◆ Aim of the exercise
Please repeat only the lines below starting at the line that holds "Mùa Xuân Trên Thành Phố Hồ Chí Minh" and ending at the line that holds "dig med at finde", exactly, with both of those lines included and every picture omitted.

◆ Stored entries
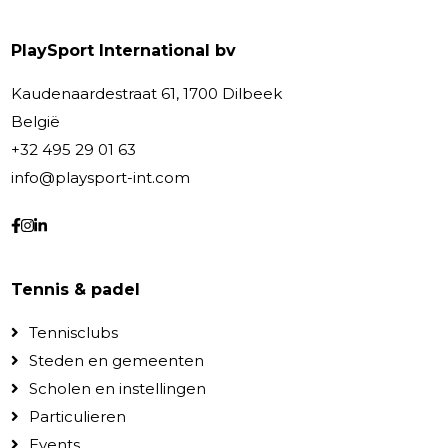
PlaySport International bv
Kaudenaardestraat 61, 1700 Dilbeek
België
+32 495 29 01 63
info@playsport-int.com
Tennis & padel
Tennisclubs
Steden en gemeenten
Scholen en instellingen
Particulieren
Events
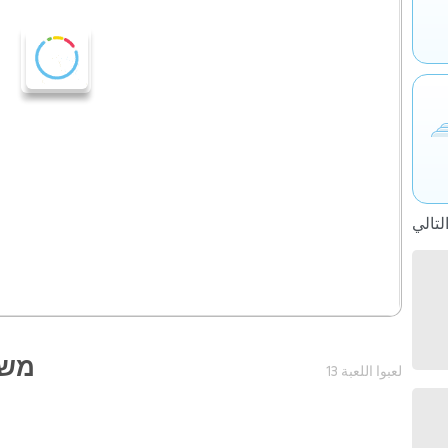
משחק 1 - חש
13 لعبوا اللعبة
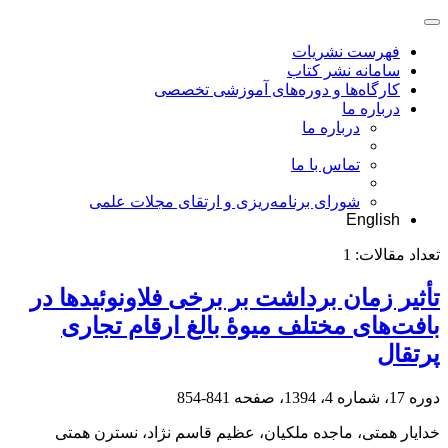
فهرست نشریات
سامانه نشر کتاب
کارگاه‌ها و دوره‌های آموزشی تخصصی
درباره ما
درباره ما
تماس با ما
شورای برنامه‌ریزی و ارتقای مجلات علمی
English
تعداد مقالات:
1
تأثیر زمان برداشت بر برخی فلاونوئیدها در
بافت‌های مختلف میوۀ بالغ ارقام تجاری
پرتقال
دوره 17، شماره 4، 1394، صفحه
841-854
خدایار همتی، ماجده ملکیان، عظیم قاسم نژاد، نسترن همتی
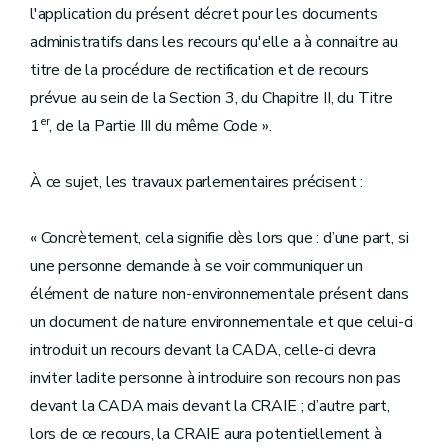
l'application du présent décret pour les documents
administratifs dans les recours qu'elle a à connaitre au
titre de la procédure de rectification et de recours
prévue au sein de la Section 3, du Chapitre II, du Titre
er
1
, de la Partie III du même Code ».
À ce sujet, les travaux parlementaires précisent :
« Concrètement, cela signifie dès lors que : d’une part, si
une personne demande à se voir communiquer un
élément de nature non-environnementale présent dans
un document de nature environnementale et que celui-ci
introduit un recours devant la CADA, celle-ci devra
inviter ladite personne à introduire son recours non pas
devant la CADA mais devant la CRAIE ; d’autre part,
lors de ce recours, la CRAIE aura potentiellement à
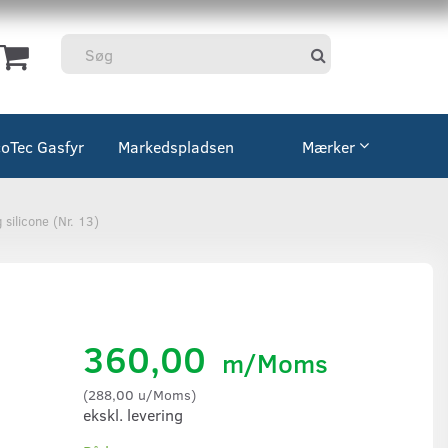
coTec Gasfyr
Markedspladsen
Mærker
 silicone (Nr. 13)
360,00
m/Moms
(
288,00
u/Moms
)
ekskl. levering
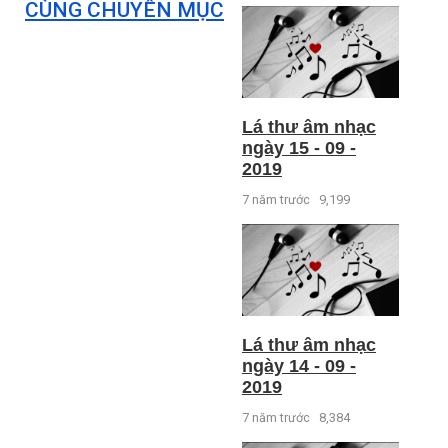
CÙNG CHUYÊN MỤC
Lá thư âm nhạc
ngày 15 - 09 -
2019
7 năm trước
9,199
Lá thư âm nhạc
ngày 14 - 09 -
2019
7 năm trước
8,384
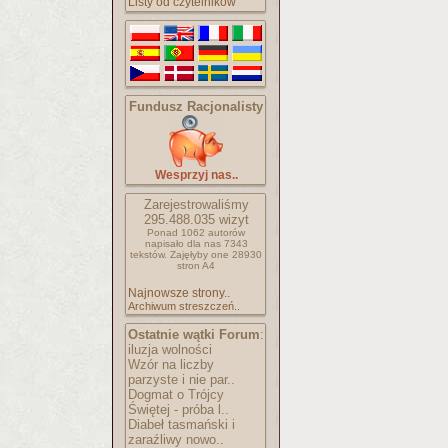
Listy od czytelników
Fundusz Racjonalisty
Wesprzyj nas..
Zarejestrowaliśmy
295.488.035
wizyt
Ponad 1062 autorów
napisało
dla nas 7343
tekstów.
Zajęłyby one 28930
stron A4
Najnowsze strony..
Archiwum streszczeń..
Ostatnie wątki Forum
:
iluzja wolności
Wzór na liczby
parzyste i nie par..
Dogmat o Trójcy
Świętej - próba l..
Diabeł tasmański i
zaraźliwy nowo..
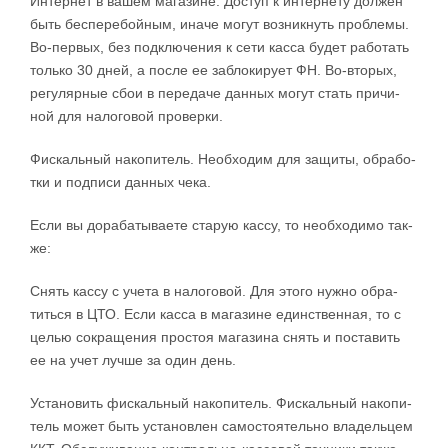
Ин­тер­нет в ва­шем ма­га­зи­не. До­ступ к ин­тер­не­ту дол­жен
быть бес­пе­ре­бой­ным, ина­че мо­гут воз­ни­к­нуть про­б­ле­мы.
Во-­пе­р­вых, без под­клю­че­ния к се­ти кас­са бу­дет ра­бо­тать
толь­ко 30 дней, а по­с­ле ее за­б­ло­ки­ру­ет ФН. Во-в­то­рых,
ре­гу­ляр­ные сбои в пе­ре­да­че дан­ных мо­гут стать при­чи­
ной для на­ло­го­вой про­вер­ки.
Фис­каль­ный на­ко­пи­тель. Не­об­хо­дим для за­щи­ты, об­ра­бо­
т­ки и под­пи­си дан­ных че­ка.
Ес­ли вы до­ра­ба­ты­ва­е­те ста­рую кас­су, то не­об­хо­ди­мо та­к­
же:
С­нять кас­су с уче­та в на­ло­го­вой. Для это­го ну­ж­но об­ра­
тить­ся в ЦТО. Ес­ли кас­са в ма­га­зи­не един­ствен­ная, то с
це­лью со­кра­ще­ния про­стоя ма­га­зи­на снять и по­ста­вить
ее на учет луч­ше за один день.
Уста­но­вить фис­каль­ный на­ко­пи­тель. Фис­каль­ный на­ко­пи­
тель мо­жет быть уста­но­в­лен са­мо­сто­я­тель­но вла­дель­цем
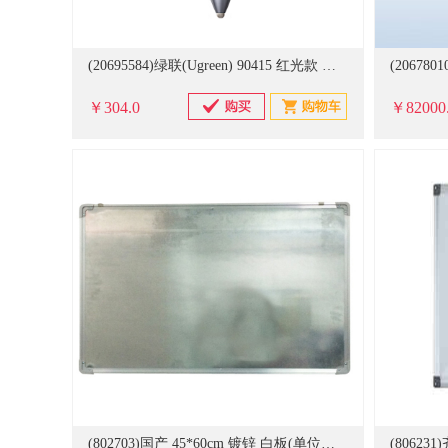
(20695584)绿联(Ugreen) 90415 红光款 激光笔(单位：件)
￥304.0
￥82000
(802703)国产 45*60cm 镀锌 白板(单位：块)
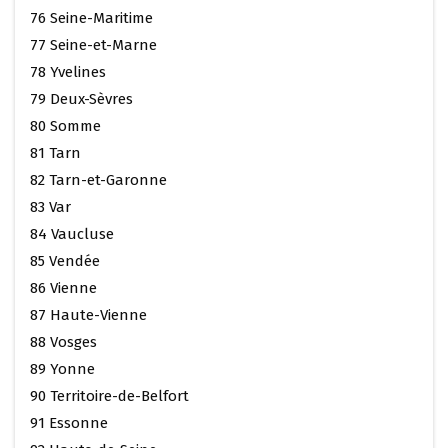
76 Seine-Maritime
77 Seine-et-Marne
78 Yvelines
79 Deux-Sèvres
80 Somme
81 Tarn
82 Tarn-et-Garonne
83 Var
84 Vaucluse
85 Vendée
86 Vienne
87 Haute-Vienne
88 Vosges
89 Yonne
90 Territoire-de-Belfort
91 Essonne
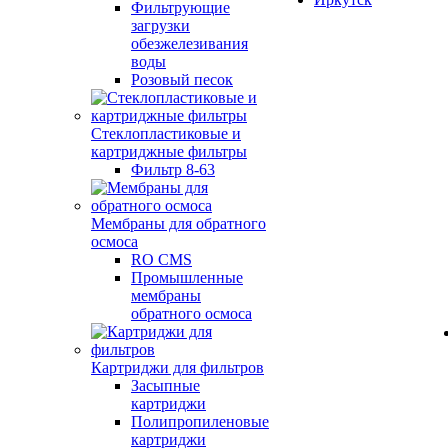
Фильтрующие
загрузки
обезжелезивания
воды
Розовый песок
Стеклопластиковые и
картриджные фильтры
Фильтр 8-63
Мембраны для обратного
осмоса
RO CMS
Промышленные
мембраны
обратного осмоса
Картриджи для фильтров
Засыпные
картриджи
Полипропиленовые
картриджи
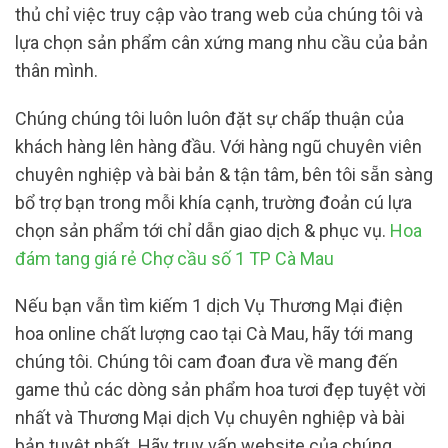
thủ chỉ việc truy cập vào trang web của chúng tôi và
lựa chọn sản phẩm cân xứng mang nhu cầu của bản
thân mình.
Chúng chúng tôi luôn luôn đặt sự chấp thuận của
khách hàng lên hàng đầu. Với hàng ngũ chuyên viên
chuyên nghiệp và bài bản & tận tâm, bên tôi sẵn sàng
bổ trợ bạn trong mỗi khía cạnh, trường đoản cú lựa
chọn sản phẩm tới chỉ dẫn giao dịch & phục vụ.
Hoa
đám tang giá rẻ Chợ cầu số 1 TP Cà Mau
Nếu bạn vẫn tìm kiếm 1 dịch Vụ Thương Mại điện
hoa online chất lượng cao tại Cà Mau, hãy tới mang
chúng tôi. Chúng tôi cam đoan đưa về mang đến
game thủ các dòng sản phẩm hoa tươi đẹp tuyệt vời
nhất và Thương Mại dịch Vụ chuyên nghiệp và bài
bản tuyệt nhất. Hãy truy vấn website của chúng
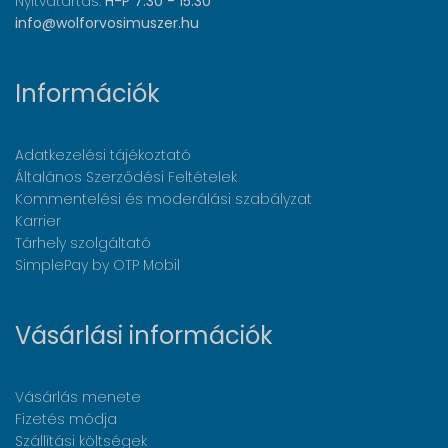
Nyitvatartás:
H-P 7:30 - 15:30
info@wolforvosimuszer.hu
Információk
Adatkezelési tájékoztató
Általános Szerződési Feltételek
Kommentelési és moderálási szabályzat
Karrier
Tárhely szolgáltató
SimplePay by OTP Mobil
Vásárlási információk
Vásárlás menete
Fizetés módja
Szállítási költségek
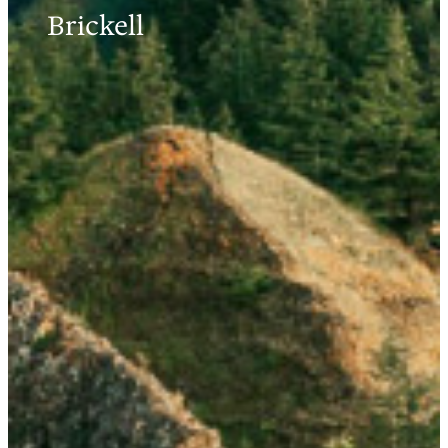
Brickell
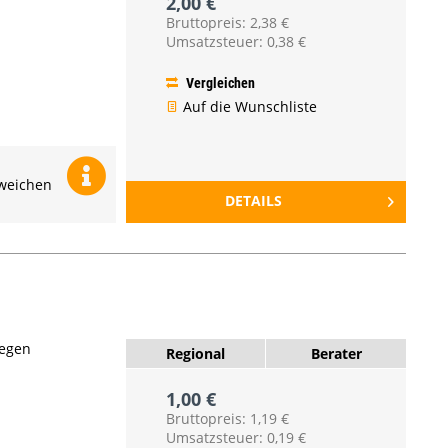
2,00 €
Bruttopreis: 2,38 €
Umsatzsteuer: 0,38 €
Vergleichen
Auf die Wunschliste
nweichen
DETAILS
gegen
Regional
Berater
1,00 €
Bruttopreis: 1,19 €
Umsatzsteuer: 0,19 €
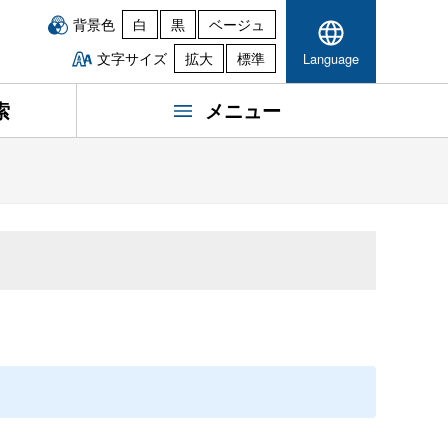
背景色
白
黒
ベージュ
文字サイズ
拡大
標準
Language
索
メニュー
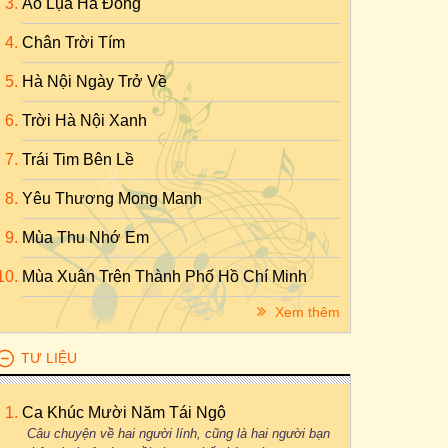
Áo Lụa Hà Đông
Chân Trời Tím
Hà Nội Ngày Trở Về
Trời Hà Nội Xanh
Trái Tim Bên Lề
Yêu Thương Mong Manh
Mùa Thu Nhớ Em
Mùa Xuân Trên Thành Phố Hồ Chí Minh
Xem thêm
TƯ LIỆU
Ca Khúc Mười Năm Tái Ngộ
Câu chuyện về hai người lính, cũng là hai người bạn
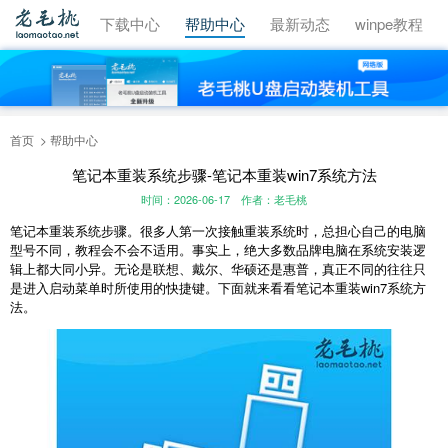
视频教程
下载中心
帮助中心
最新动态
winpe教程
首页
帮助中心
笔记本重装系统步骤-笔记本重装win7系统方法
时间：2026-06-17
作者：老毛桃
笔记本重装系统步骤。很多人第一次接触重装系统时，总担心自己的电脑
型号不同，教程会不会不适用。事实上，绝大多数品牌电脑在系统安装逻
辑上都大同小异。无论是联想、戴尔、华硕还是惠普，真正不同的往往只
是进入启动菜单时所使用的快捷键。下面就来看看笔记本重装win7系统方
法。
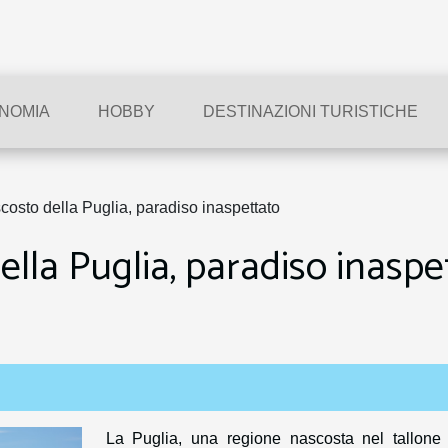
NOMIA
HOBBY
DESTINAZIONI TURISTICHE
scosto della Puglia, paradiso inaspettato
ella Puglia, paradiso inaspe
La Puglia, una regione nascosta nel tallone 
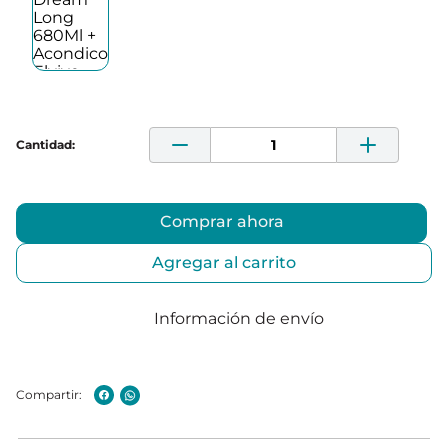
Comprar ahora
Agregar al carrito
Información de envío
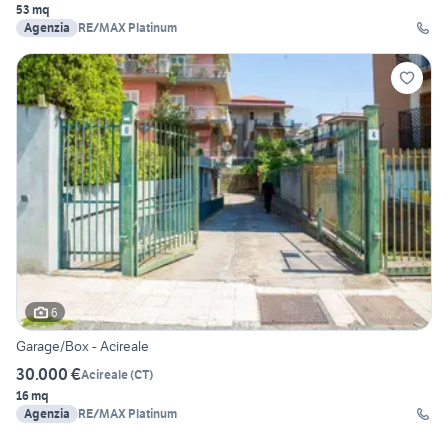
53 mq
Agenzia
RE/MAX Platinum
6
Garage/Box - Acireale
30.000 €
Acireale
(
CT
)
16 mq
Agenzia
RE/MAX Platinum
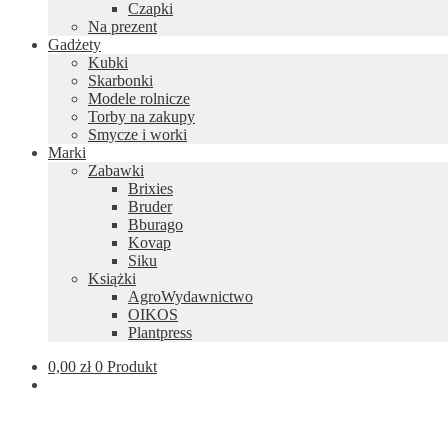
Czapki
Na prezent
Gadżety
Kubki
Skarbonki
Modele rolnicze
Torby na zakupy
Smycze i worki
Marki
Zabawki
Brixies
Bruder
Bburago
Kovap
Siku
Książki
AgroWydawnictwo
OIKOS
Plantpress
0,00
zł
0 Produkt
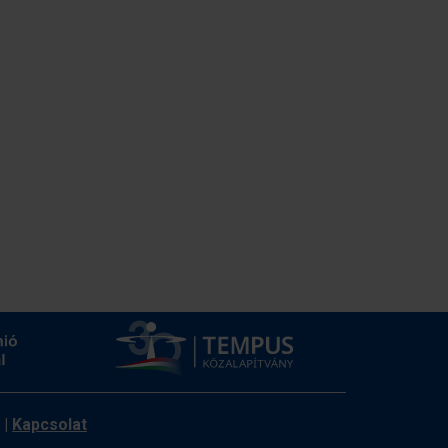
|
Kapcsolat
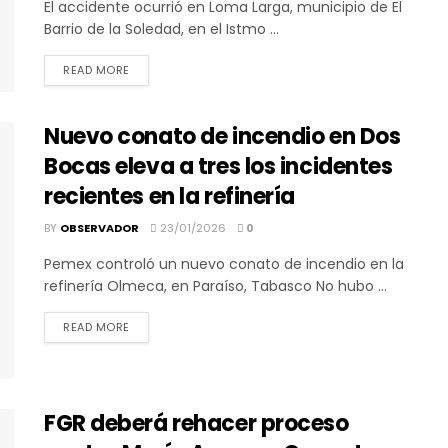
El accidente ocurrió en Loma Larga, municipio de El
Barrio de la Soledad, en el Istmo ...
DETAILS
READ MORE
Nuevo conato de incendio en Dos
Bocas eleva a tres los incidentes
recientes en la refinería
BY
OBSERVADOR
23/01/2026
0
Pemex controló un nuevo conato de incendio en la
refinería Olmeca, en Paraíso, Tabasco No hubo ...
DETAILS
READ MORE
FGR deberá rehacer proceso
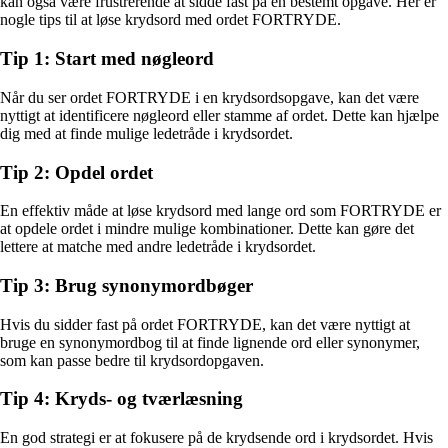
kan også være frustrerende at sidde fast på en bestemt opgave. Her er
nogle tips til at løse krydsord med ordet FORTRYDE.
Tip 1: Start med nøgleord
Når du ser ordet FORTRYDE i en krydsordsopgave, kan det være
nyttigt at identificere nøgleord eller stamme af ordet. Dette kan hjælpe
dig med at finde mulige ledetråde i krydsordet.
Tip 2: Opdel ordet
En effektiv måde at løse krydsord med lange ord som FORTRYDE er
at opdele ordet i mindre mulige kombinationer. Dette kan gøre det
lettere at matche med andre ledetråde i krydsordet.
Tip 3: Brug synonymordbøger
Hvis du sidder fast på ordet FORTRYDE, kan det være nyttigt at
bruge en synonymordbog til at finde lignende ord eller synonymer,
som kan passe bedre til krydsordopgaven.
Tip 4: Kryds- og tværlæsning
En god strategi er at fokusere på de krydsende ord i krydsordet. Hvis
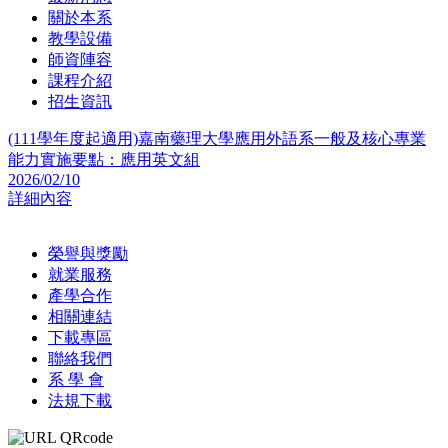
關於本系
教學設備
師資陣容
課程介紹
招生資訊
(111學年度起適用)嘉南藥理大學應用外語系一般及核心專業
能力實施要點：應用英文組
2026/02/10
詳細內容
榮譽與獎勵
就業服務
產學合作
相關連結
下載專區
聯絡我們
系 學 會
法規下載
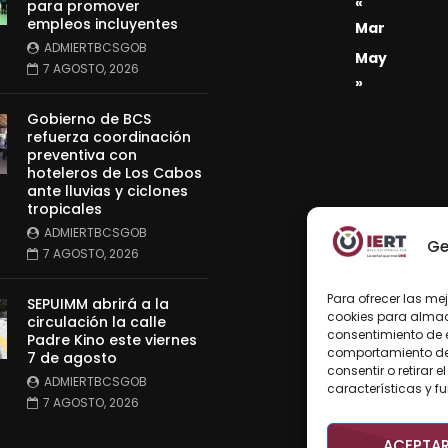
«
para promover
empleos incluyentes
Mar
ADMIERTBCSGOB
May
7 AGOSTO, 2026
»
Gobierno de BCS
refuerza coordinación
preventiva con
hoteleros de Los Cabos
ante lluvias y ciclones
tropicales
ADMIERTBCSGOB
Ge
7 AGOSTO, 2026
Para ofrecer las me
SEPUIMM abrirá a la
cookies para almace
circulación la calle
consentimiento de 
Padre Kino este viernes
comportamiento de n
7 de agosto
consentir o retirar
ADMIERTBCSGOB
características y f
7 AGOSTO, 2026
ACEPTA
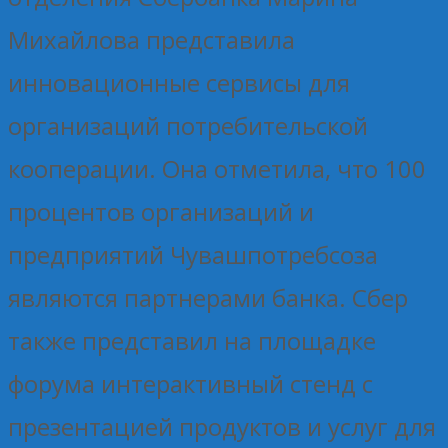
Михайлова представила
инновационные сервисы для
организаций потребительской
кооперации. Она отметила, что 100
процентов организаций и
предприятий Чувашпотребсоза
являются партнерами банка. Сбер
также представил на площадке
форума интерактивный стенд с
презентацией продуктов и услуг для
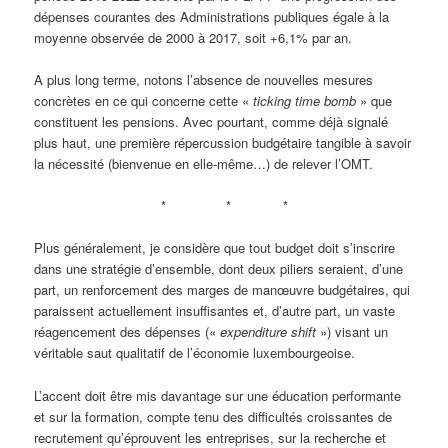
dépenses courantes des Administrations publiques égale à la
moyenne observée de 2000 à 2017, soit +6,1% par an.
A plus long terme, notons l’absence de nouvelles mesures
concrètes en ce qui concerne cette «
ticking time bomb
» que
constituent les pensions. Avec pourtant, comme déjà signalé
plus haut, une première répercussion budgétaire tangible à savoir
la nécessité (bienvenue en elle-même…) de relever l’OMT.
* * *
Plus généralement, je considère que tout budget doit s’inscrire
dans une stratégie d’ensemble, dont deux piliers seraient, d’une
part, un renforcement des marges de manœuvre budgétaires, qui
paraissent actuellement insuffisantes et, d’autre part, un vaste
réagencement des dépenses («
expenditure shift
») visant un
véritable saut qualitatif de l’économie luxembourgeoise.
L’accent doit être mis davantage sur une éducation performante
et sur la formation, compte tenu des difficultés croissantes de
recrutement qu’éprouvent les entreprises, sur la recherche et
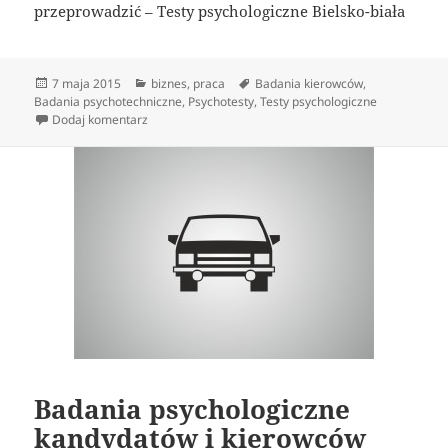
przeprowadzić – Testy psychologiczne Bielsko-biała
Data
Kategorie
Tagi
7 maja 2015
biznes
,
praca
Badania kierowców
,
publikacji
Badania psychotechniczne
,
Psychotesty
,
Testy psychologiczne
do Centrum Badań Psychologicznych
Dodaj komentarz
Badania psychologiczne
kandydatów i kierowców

◆ Finished task
Mùa Xuân Trên Thành Phố Hồ Chí Minh
Xem thêm
TƯ LIỆU
Ca Khúc Mười Năm Tái Ngộ
Câu chuyện về hai người lính, cũng là hai người bạn
视频教程
下载中心
帮助中心
最新动态
winpe教程
首页
帮助中心
笔记本重装系统步骤-笔记本重装win7系统方法
时间：2026-06-17
作者：老毛桃
笔记本重装系统步骤。很多人第一次接触重装系统时，总担心自己的电脑
型号不同，教程会不会不适用。事实上，绝大多数品牌电脑在系统安装逻
辑上都大同小异。无论是联想、戴尔、华硕还是惠普，真正不同的往往只
是进入启动菜单时所使用的快捷键。下面就来看看笔记本重装win7系统方
法。
NOMIA
HOBBY
DESTINAZIONI TURISTICHE
scosto della Puglia, paradiso inaspettato
ella Puglia, paradiso inaspe
La Puglia, una regione nascosta nel tallone 
Comprar ahora
Agregar al carrito
Información de envío
53 mq
Agenzia
RE/MAX Platinum
6
Garage/Box - Acireale
30.000 €
Acireale
(
CT
)
16 mq
Agenzia
RE/MAX Platinum
Czapki
Na prezent
Gadżety
Kubki
Skarbonki
Modele rolnicze
Torby na zakupy
Smycze i worki
Marki
Zabawki
Brixies
Bruder
Bburago
Kovap
Siku
Książki
AgroWydawnictwo
OIKOS
Plantpress
0,00
zł
0 Produkt
|
Kapcsolat
El accidente ocurrió en Loma Larga, municipio de El
Barrio de la Soledad, en el Istmo ...
DETAILS
READ MORE
Nuevo conato de incendio en Dos
Bocas eleva a tres los incidentes
recientes en la refinería
BY
OBSERVADOR
23/01/2026
0
Pemex controló un nuevo conato de incendio en la
refinería Olmeca, en Paraíso, Tabasco No hubo ...
DETAILS
READ MORE
FGR deberá rehacer proceso
kan også være frustrerende at sidde fast på en bestemt opgave. Her er
nogle tips til at løse krydsord med ordet FORTRYDE.
Tip 1: Start med nøgleord
Når du ser ordet FORTRYDE i en krydsordsopgave, kan det være
nyttigt at identificere nøgleord eller stamme af ordet. Dette kan hjælpe
dig med at finde mulige ledetråde i krydsordet.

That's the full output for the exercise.